On the morning of her husband’s birthday, school teacher Sophie Whitehouse checked her email. What she read would change her life – and the life of thousands of children.
“I got an email from a Year 11 student, telling me how distressed they were about school, ” Sophie explains.
“Right then, I knew I had to do something.”
Deciding that “this has got to stop,” Sophie immediately took action.
“I was literally in bed and I decided to order 500 wristbands,” the mother of two recalls.
The wristbands were to be part of a campaign to help prevent the intense loneliness that many primary school children experience. Sophie named the campaign, “You Can Sit With Me“.
The concept is simple. The wristbands are worn by “ambassadors”, identifying them as available for any child to approach them for company.
“The child will be welcome, no questions asked,” Sophie explains. Any child, no matter their age, race, or gender, will be included.
The idea works both ways, as wristband-wearers also assume the task of identifying solitary kids and offering friendship; which is why Sophie sees the campaign as one of inclusivity.
“The point of the campaign is to teach kids tolerance and kindness, but also resilience. The bright yellow band is a clear sign to a lonely child that they won’t be rejected if they ask that child for company – so it helps that child build its confidence.”
The bands aren’t distributed to all children – only those who can demonstrate their willingness to be open and kind to everyone.
“We don’t want the bands to be a fad. They need to mean something in the message they send.”
Since its creation in 2015, the campaign has been introduced into more than 750 Australian schools in every state, and also in the United Kingdom, Singapore, Hong Kong, and the United States – which also happen to be places where Sophie taught in her more than 20 years of teaching.
“Wherever I taught in the world, I noticed the same thing,” Sophie says. “We have made huge technological advances, but no matter how much we progress, we still have the problem of isolation in the playground.”
To some extent, Sophie believes that social media has a role to play in that, because in her experience, she’s found that it makes kids more shy.
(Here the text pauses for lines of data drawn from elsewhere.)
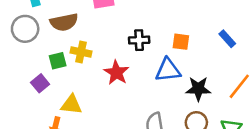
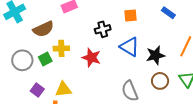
gray circle: (25, 29) -> (22, 60), moved
orange square: (181, 42) -> (130, 16), moved
blue triangle: (168, 70) -> (130, 47), turned 50
purple square: (40, 83) -> (37, 90), moved

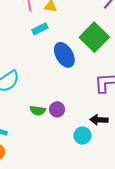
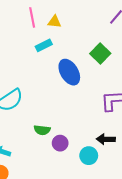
green square: (94, 37) -> (100, 53), size x0.7
purple circle: (57, 109) -> (60, 143), moved

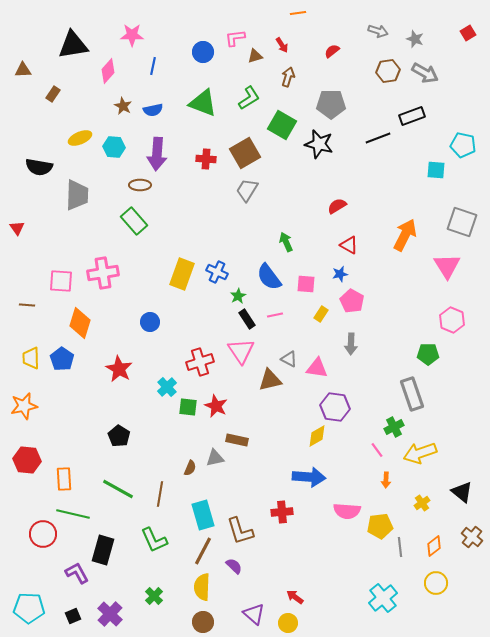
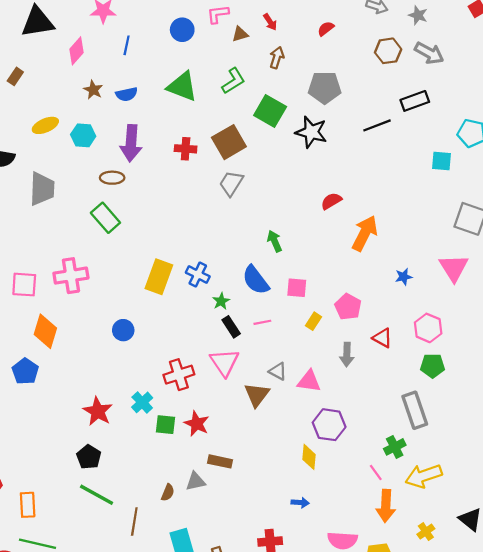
orange arrow: (405, 235) -> (365, 233), moved
red triangle: (349, 245) -> (382, 338), moved
blue star: (340, 274) -> (404, 277), moved
pink hexagon: (452, 320) -> (428, 328), moved
red star: (119, 369) -> (98, 411), moved
brown triangle: (270, 380) -> (257, 395), turned -40
yellow diamond: (317, 436) -> (309, 457), turned -55
blue arrow: (309, 477) -> (300, 503), size x0.5
orange arrow: (386, 480) -> (386, 506), size x1.8
green line: (118, 489) -> (97, 495), moved

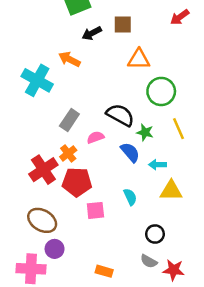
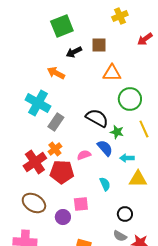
cyan cross: (37, 80) -> (38, 103), moved
pink semicircle: (95, 137) -> (84, 155), moved
pink square: (95, 210) -> (81, 204), moved
purple circle: (55, 249) -> (63, 217), moved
The campaign offers a safe way for children to begin interactions, and hopefully, build friendships.
It’s important to note that the not-for-profit program distributes 100 percent of its funds to the Australian Literacy and Numeracy Foundation.
Since its inception, a number of high profile media identities such as Manu Feildel, Jessica Rowe, and Peter Overton, have become advocates of the cause.
Sophie is grateful for the support the campaign has received, because addressing school yard loneliness is something she sees as the most pressing issue facing children today. The program has now teamed with R U Ok Day, with a focus on teaching primary school kids the skills they need to help themselves, and each other.
“It’s been so satisfying to know that we’ve made such a difference in so many children’s lives”, Sophie says.